— Task details —
Where in the material does the word "WWECG" appear? Copy each line that has it.

— Data provided —
━━━━━━━━

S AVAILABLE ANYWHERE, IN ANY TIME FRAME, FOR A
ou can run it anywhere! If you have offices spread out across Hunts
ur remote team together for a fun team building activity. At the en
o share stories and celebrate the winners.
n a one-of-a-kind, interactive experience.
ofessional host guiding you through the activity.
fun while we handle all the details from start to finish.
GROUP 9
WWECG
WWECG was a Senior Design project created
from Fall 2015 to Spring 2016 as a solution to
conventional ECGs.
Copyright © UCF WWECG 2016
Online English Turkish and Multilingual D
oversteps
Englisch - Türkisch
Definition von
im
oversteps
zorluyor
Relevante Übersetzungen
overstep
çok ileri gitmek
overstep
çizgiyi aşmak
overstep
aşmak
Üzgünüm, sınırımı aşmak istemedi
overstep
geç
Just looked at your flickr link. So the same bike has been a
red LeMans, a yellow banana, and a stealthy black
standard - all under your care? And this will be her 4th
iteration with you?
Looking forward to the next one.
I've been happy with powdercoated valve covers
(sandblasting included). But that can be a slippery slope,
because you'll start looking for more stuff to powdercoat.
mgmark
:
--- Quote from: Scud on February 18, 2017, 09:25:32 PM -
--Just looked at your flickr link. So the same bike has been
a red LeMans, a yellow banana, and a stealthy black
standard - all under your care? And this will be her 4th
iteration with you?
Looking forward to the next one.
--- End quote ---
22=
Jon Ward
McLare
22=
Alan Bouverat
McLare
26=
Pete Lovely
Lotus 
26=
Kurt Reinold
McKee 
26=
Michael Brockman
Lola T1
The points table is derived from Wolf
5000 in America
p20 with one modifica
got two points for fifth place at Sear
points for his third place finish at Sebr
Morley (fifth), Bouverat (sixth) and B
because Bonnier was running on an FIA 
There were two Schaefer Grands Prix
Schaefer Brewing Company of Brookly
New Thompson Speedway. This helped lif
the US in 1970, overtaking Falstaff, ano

━━━━━━━━

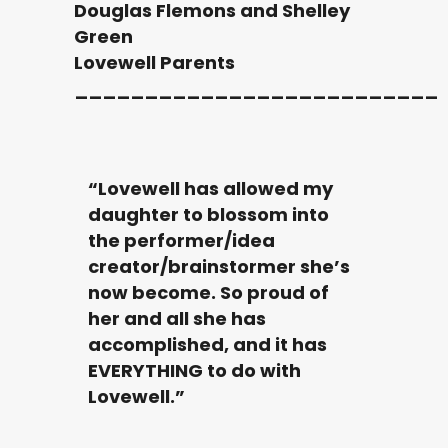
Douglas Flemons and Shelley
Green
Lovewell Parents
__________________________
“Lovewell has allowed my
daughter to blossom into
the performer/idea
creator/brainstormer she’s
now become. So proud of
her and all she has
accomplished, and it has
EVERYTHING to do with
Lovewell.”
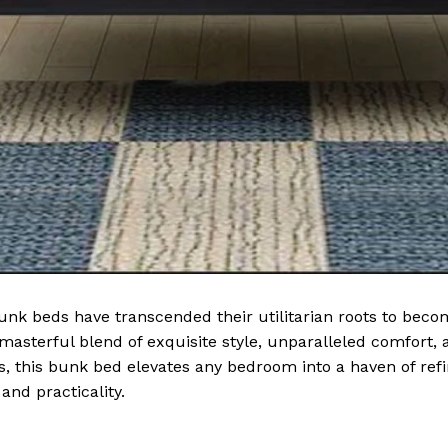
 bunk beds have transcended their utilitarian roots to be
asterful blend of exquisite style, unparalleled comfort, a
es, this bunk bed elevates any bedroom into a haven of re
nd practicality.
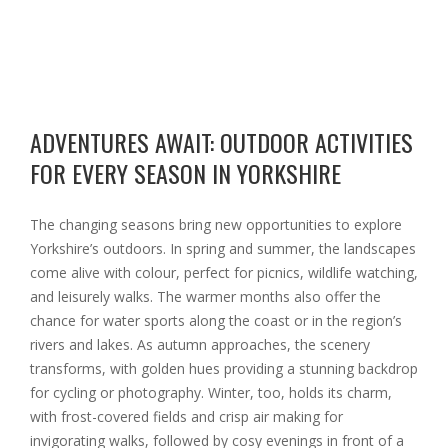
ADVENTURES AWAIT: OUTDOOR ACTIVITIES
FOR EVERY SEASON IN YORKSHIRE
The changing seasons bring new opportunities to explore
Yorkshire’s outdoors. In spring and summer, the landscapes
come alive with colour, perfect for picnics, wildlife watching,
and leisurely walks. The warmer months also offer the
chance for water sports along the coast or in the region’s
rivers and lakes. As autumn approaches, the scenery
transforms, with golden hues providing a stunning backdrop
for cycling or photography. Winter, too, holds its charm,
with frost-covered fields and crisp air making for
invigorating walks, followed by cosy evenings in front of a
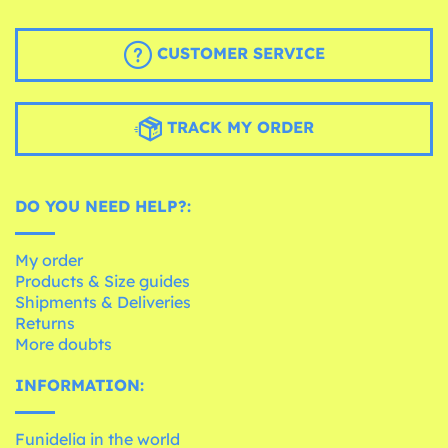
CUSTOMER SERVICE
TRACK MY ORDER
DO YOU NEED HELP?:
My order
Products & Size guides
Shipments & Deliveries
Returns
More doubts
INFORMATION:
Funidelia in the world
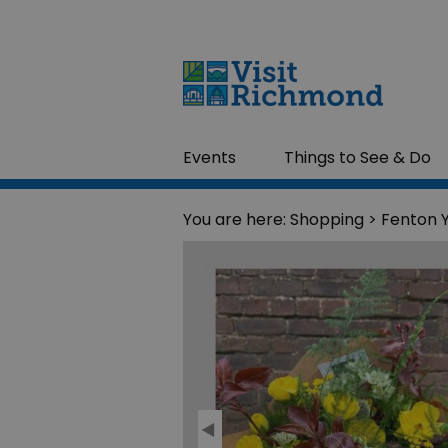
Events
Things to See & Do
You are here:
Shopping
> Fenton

━━━━━━━━

— Output below —
WWECG
WWECG was a Senior Design project created
Copyright © UCF WWECG 2016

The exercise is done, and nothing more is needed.